On Saturday March 18th and Sunday March 19th, the DALL·E Web Experience suffered a severe degradation. From 6:20 am PDT to 11:20 am PDT, only 10% of DALL·E requests were successful. From 11:20 am to 2:40 pm PDT, only 25% of requests were successful. There was additional degradation Saturday night with 50% success rate at 11 pm and 0% at 7 am Sunday. Service returned around 11 am on Sunday, March 19th.
DALL·E image generation tasks used to be canceled after five minutes. On Friday, March 17th, the engineering team reduced that timeout to one minute. This was done to better increase service with a finite capacity and under the assumption the vast majority of people would not wait five minutes to get their image generation. In anticipation of the effects this would have, we downsized the DALL·E fleet to free up usage for other critical projects. On March 18, steadily increasing traffic caused a backup of requests that was severe enough to reach this one minute threshold. As a result, most requests ended up getting canceled.
This was fixed by reallocating capacity to DALL·E, and changing queuing and retry logic.

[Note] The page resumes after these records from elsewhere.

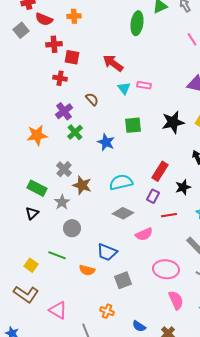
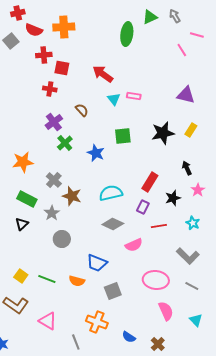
orange cross: (74, 16) -> (64, 27), size x1.5
orange star: (37, 135) -> (23, 162), moved
green line: (57, 255) -> (47, 279), moved
orange cross: (107, 311) -> (97, 322), size x1.5

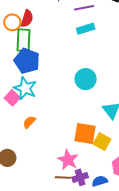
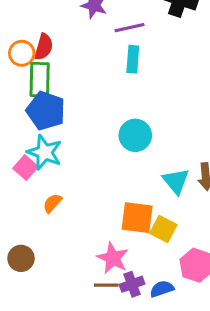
cyan rectangle: (86, 29) -> (133, 59), turned -66

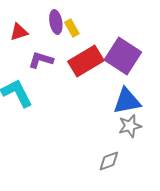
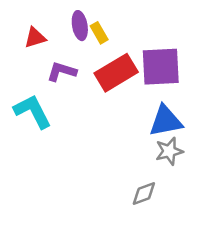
purple square: (123, 56) -> (161, 67), turned -36

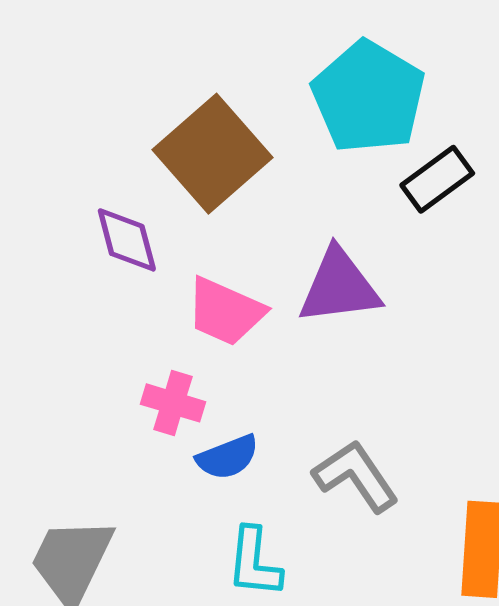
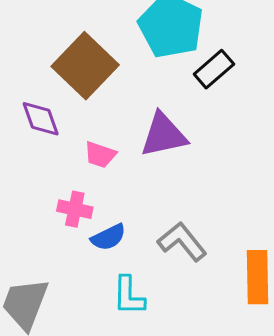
pink trapezoid: (225, 312) -> (100, 155), size x0.7

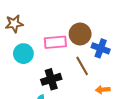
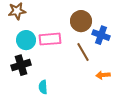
pink rectangle: (55, 42) -> (50, 39), moved
black cross: (51, 79) -> (21, 65), moved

When attempting to scale up workers and increase capacity, the application hit database connection limits. The team fixed this by adding connection pooling to enable the application to scale up and work through the backlog of requests. The addition of this database connection pooling caused an additional bug which exacerbated the duration of the incident. This bug prevented our health monitor from observing the state of the queue and enforcing timeouts, causing a backlog of requests until the bug was identified and fixed Sunday morning.
For further remediations, we are improving the observability of our queues to add alerting redundancy. We have also changed response codes to use 429s to better indicate capacity to alleviate queues and are working on better separating and prioritizing traffic to degrade more gracefully.